Dalam kehidupan sehari-hari kita seringkali memakai plastik. Plastik kerap kali digunakan sebagai wadah pengemasan makanan atau minuman ketika berbelanja di pasar maupun supermarket.
Untuk para pedagang usaha kecil dan menengah menilai kalau plastik alat yang murah dan praktis untuk menjadi pembungkus barang dagangan untuk pelanggan mereka. Terlebih dengan sifatnya yang tahan air.
Meskipun berbagai cara dilakukan untuk mengurangi limbah plastik sekali pakai, contohnya program Pasar Bebas Plastik di Pasar Sindu Sanur, tetapi para pedagang mengaku tak sedikit konsumen yang meminta kantong plastik ke mereka.

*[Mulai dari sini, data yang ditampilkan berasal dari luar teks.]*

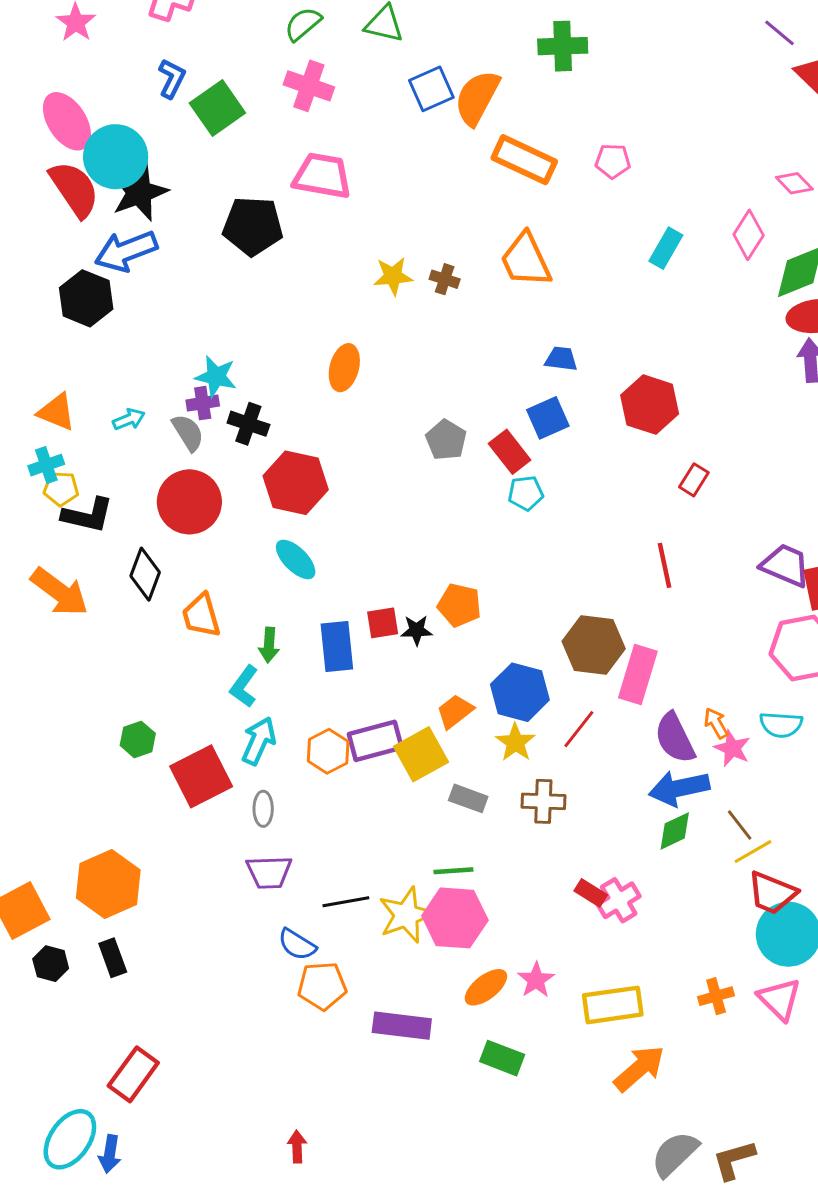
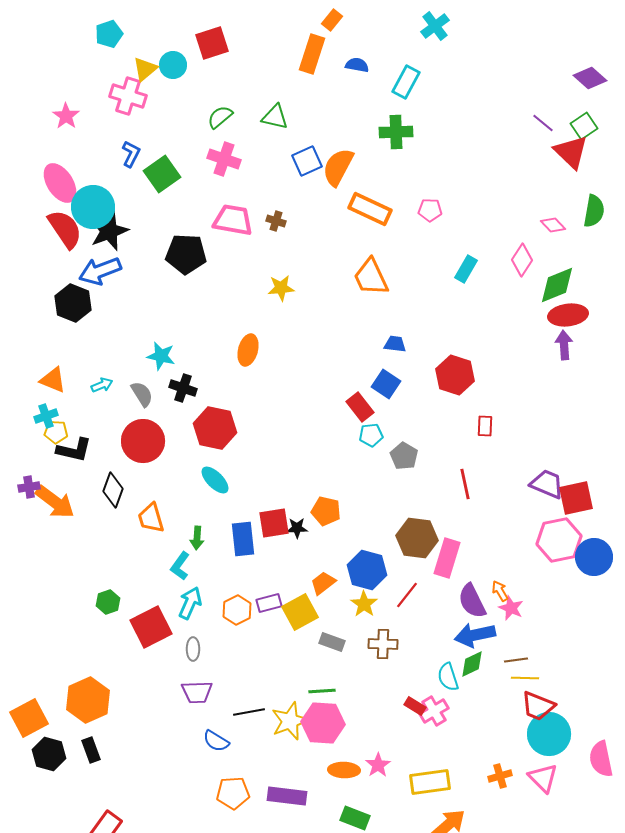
brown cross: (445, 279) -> (276, 221), moved
purple cross: (203, 403) -> (29, 487), moved
blue square: (548, 418) -> (386, 384), turned -32
gray pentagon: (446, 440) -> (404, 456), moved
red rectangle: (694, 480) -> (485, 426), turned -30
red square: (383, 623) -> (274, 523), size x1.4
cyan semicircle: (781, 725) -> (448, 677), moved, turned 68
purple rectangle: (375, 741) -> (269, 603), size x0.7
brown line: (740, 825) -> (516, 660), turned -60
yellow line: (753, 852) -> (525, 678), turned 32
black hexagon: (51, 964) -> (49, 754), size x1.4
orange pentagon: (322, 986) -> (233, 793), moved
orange ellipse: (486, 987) -> (344, 770), turned 40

Namun, sehubungan dengan meningkatnya konsumsi plastik sekali pakai di masyarakat. Plastik merupakan sampah utama di laut, setidaknya 85% dari total limbah laut menurut situs United Nations Environment Programme (UNEP).
Ada beberapa hal yang menyebabkan hal ini terjadi, mulai dari minimnya pengetahuan untuk memilih sampah organik dan anorganik, tidak adanya tempat untuk mengelola sampah plastik, hingga terbiasa untuk membuang sampah di sungai.

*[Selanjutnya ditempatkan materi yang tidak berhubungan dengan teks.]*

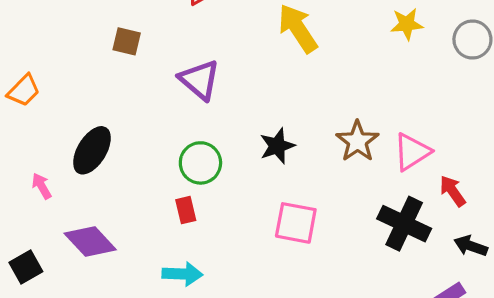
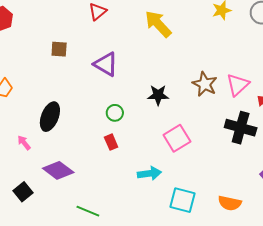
black star: (277, 146) -> (158, 95), turned 30
green circle: (200, 163) -> (115, 113), size x0.7
pink square: (296, 223) -> (177, 138), turned -32
cyan arrow: (182, 274) -> (149, 173), moved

Sampah tersebut mengalir ke sepanjang sungai hingga berakhir ke lautan. Mengutip dari UNEP, diperkirakan saat ini 11 metrik ton plastik memasuki lautan setiap tahunnya dan akan meningkat tiga kali lipat dalam dua puluh tahun ke depan.

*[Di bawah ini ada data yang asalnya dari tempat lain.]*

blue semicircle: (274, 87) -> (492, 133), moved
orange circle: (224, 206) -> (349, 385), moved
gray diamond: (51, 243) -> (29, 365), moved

Apabila di total, jumlahnya setara dengan 50 kilogram plastik per meter dari garis pantai di seluruh dunia.
Kondisi yang sangat memprihatinkan untuk fauna di laut kerap kali terjerat sampah plastik maupun menyantapnya karena bentuk yang mirip dengan makanannya.
Sebagai contoh, penyu memakan kantong plastik yang memiliki bentuk menyerupai ubur-ubur. Burung-burung di melahap kemasan sachet karena bentuknya menyerupai makanan. Fitoplankton terganggu perkembangannya karena plastik yang mengapung di permukaan lautan.
Seabin sebagai alat penyedot plastik di laut
Pete Ceglinski dan Andrew Turton dari Australia menginisiasi proyek seabin atau tempat sampah laut. Keduanya adalah peselancar yang mencintai laut.
Ide awalnya bermula dari pertanyaan “kalau kita mempunyai tempah sampah di darat, kenapa tidak untuk membuat tempat sampah di laut?”
Lalu, di tahun 2015 mereka mengeksekusi ide tersebut dengan membuat startup berbasis lingkungan dengan skema crowdfunding.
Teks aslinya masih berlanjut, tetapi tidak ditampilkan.